Или… Эту мысль он озвучить не решается. Может быть, нелегалов просто перестали депортировать? Что, если мама Томаша добралась сюда в реале много лет назад, когда Томаш был совсем карапузом, их арестовали, и оказалось проще и дешевле усыпить их, чтобы там, в виртуале, они думали, будто их отправили обратно или они вообще никогда не выезжали из Польши.
Но если у человека хватило духу пуститься в такой путь один раз, наверное, хватит и второй?

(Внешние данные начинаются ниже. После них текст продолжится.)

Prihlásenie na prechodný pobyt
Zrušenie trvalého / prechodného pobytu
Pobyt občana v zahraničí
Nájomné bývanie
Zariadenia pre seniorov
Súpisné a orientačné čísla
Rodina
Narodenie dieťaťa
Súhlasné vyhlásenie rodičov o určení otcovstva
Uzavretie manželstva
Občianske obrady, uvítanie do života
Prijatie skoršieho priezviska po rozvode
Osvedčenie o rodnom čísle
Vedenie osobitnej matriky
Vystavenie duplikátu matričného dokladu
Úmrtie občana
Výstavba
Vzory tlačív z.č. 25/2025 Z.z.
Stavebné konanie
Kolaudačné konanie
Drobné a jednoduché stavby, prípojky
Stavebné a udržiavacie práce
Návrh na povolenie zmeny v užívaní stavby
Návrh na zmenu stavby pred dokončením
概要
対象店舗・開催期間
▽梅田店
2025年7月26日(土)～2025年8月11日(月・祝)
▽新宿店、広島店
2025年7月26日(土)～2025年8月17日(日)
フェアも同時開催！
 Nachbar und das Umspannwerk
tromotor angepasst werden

Они ведь не знали, что живут в виртуале, у них была одна цель — выбраться за границу любой ценой.
Не подозревая, что они уже там.
Циничнее некуда.
Томми, какой ужас… — произносит Реджина.
— Главное, не бросайте меня, — просит Томаш. — Больше мне ничего не надо.
Она прижимает его к себе еще крепче.
— А ты? — спрашивает Сет. — Ты как здесь очутилась?
— Я же говорила. — Реджина смотрит в сторону. — Упала с лестницы.
— Точно?
Она обжигает его взглядом, но Томаш запрокидывает к ней лицо, на котором написан тот же вопрос.
— Это ничего, — говорит он. — Мы же твои друзья.
Реджина по-прежнему молчит, однако в глазах мелькает тень сомнения. Она делает глубокий вдох, но что она хотела — рассказать им все, отпираться дальше или послать лесом, — останется загадкой, потому что где-то вдалеке снова включается двигатель.
56
— Быстрее! — шепчет Реджина, перебегая из тени в тень.
— Далеко еще? — спрашивает Сет, пригибаясь рядом с ней в щели между двумя машинами.
— Близко, но сперва нужно пересечь широкую дорогу.
— Звук далеко, — вполголоса успокаивает их Томаш за спиной. — Он не знает, где мы.
— Он когда-нибудь видел, где вы скрываетесь? — интересуется Сет.
— Вряд ли, — отвечает Томаш. — Он всегда отставал на пол пути, но…
— Что «но»?
— Но район не такой уж большой, — говорит Реджина. — И ваши затылки еще мигают. Когда вокруг темно, это очень заметно.
— Если бы они как-то ему сигналили, — возражает Сет, — он бы нас давно нашел. Уже кое-что.
— Маловато, — вздыхает Реджина.
Осторожными перебежками она ведет их через небольшую улочку и дальше по тротуару к перекрестку. Там проходит пресловутая широкая дорога, и, если не считать привычных сорняковых зарослей и наносов грязи, открытое пространство предстоит пересечь немаленькое. Они выжидают между двумя белыми фургонами у края.